If a line below contains the string "компании", copy it out.

Data section =>
┄┄┄┄┄┄┄┄┄┄┄┄┄┄┄┄┄┄┄┄

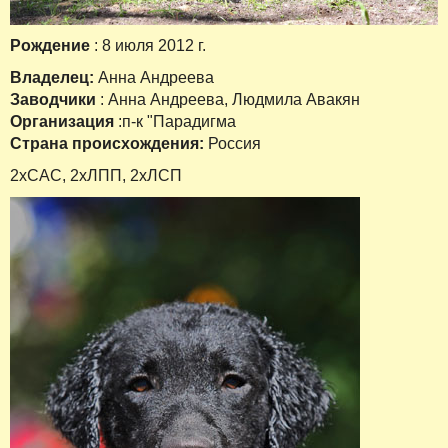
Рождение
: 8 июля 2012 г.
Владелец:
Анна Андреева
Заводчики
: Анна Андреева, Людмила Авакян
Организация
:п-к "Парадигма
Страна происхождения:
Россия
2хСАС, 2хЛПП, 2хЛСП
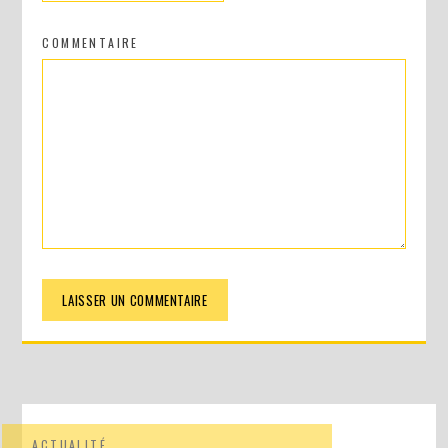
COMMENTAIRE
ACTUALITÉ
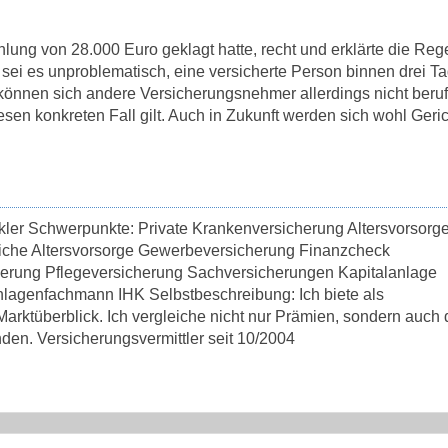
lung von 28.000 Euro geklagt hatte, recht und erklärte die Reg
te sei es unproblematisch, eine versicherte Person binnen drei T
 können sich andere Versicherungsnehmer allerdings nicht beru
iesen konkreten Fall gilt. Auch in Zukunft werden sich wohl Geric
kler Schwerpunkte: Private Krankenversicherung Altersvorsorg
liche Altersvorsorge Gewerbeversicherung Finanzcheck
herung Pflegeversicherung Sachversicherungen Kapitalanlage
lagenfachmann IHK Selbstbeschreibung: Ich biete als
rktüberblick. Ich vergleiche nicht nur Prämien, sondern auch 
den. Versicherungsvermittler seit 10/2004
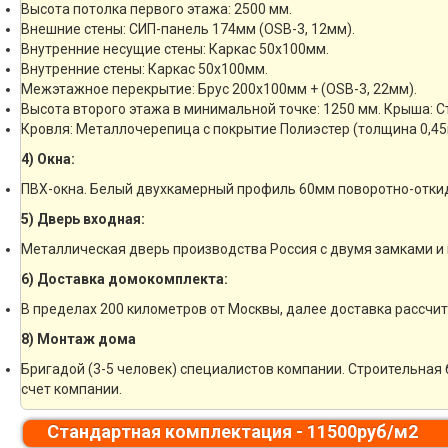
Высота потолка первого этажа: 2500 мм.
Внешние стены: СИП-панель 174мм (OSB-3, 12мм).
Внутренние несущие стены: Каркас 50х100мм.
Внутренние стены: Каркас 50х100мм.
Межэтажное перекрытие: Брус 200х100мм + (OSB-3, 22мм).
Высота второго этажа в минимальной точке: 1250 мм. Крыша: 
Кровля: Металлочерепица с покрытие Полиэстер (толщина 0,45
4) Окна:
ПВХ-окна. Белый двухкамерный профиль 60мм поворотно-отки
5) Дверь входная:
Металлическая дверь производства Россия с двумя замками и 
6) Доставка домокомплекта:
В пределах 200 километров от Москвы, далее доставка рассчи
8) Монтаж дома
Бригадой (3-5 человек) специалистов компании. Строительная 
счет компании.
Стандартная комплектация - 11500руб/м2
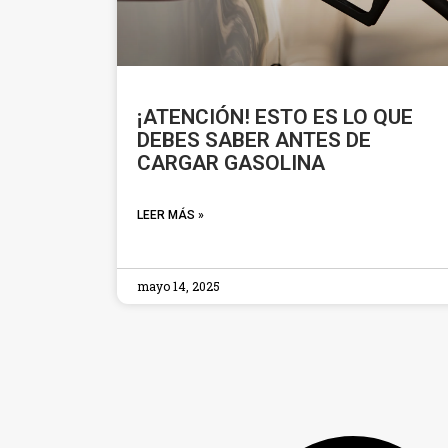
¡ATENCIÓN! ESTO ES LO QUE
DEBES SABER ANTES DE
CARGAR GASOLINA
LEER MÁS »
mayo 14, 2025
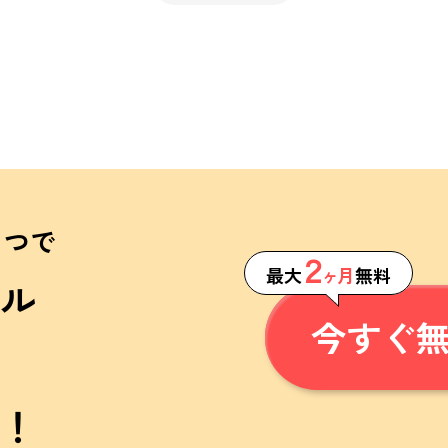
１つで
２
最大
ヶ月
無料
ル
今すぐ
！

┄┄┄┄┄┄┄┄┄┄┄┄┄┄┄┄┄┄┄┄

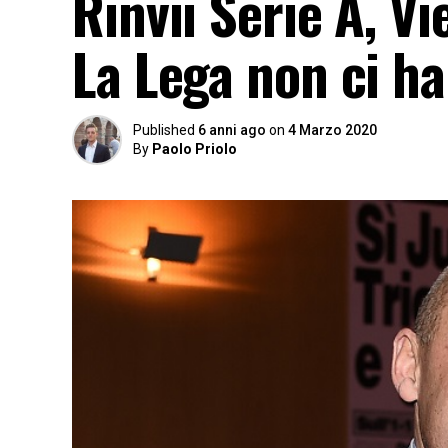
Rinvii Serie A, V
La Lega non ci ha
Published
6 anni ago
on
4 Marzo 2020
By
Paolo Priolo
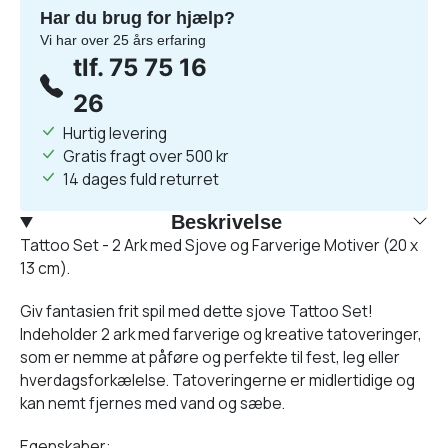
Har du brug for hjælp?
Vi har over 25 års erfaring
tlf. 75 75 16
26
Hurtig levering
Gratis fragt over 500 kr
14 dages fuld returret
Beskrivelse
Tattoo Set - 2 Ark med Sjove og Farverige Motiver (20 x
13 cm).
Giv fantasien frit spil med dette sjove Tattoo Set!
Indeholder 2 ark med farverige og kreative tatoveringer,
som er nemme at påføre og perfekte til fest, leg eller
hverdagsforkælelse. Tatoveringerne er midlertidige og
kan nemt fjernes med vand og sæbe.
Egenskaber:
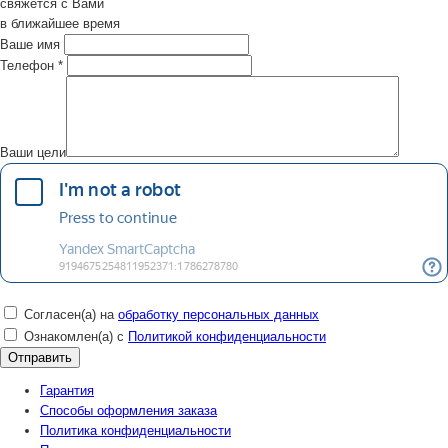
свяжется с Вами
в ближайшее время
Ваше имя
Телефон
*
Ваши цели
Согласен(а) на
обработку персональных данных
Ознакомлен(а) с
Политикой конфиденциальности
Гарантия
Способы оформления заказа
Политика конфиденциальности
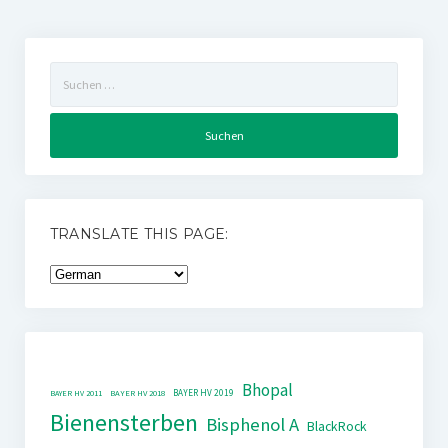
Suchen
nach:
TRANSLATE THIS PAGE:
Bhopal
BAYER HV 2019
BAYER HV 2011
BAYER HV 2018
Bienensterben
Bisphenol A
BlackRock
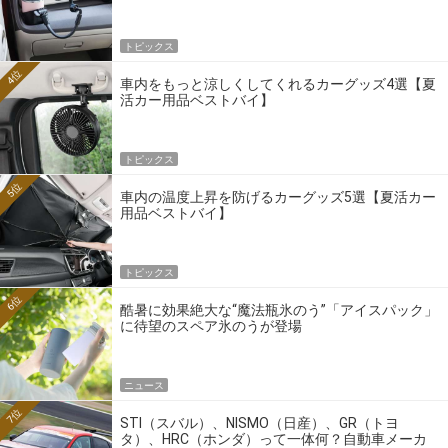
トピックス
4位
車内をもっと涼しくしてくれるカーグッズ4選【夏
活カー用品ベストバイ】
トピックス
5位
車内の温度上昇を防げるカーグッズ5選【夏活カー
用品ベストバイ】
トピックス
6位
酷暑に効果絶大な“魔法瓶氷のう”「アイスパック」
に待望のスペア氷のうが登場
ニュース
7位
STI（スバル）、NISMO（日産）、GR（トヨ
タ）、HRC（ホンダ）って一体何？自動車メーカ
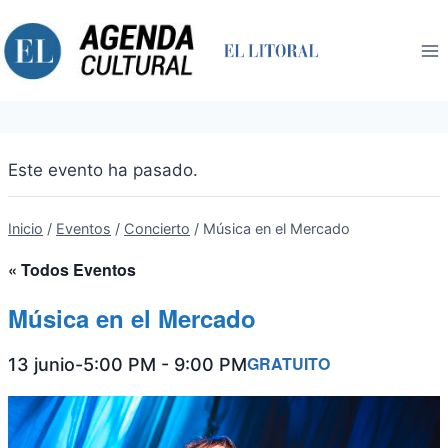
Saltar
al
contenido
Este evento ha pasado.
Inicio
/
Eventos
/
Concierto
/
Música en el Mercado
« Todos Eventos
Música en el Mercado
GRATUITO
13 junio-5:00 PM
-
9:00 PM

┄┄┄┄┄┄┄┄┄┄┄┄┄┄┄┄┄┄┄┄

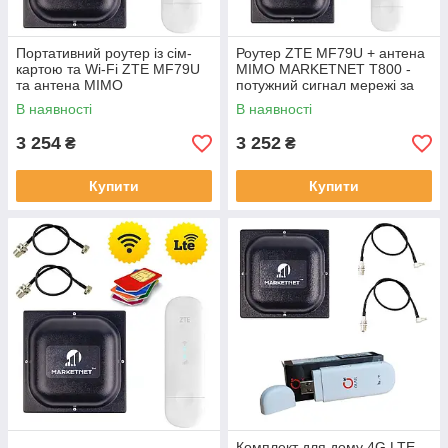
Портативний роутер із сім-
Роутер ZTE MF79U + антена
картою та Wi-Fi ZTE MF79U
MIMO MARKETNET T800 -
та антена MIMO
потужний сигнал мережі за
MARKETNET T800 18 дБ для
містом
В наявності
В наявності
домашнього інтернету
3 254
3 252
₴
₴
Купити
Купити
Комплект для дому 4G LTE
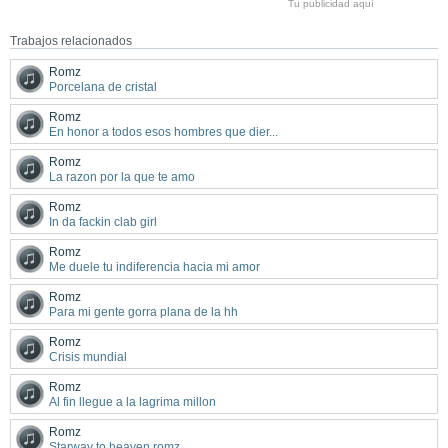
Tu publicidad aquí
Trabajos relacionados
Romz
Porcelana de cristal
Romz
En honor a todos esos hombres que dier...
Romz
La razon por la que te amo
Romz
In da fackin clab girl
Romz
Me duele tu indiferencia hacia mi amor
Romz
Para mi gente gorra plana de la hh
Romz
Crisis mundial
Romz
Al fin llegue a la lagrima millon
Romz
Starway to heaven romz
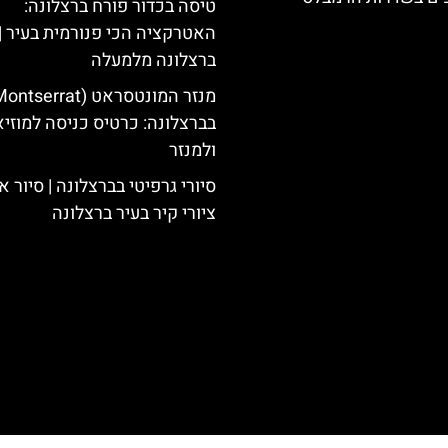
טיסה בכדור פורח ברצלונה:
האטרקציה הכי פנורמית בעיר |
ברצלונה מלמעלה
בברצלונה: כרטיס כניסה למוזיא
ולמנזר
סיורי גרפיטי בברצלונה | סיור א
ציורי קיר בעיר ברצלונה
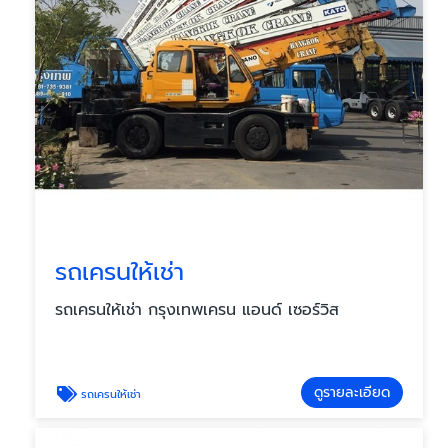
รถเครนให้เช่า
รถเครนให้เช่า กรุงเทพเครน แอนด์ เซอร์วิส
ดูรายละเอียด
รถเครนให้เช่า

┄┄┄┄┄┄┄┄┄┄┄┄┄┄┄┄┄┄┄┄

Reply =>
Бригадой (3-5 человек) специалистов компании. Строительная 
счет компании.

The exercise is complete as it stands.